The Museum Center is steward of about 1.8 million artifacts and under Matthew’s leadership collaborative program development between the museums and research facilities enabled the Center to reach broader goals. She managed the first full museum accreditation of The Museum Center across all museums and research facilities, and she was a member of the executive leadership team that integrated the National Underground Railroad Freedom Center into the organization.

Among her greatest accomplishments was a partnership with the National Museums of Kenya that connected middle school students in Cincinnati with their peers in Lamu, Kenya, the oldest continually inhabited town in the country. The program used cultural heritage research and with funding from the U.S. State Department Museums & Community Collaborations Abroad Program to connect children to children. The program at five schools (three in the United States and two in Kenya) led to a year-long exploration of the intangible heritage of two communities, supported by distance-learning and classroom connections via telecommunications platforms, artists, storytellers and museum educators.

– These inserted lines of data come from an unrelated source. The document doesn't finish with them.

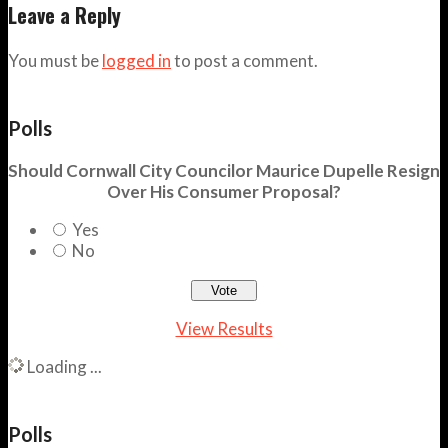
Leave a Reply
You must be
logged in
to post a comment.
Polls
Should Cornwall City Councilor Maurice Dupelle Resign
Over His Consumer Proposal?
Yes
No
View Results
Loading ...
Polls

It is a program she plans to emulate at the International African American Museum.

When she left Cincinnati in 2013, she became the inaugural President and CEO of the Michigan Science Center, transforming the 80,000 sq. ft. facility from the locally respected Detroit Science Center to a statewide active hands-on learning center with a 52-county footprint that hosted sustainable virtual and long-distance learning programming and new innovative, hands-on exhibitions and programs annually. 

She served on the AAM board of directors between 2013-2018 and as past chair of both AAM’s diversity committee (DivCom) and the board’s nominating committee, through which she has been integral to diversifying AAM’s board. Stepping away from her board service, as interim director of inclusion for AAM, she directed the 2019 launch of “Facing Change,” a national initiative to diversify museum boards across the country with founding support from the Walton, Mellon and Ford Foundations.

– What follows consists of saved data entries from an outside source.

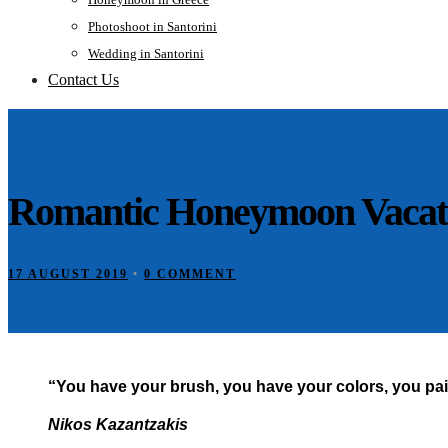
Photoshoot in Santorini
Wedding in Santorini
Contact Us
Romantic Honeymoon Vacatio
17 AUGUST 2019
•
0 COMMENT
“You have your brush, you have your colors, you pain
Nikos Kazantzakis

She is also a published and performing poet and was included in the 100 Best African-American Poems, 1st Edition (2010) edited by Nikki Giovanni. She has studied with Sonia Sanchez and appeared alongside poetic and musical legends such as Tony Medina, Nikki Giovanni, Roy Ayers and the late great Ray Charles. She is a recipient of the People’s Poetry Awards for “Best Page to Stage Poet” and is the original BlackWords Grand Slammin’ Champion. 

She has also served on numerous boards including the American Alliance of Museums, Chatfield College, Detroit Public Television, First Independence Bank and the National Academy of Sciences Board on Science Education.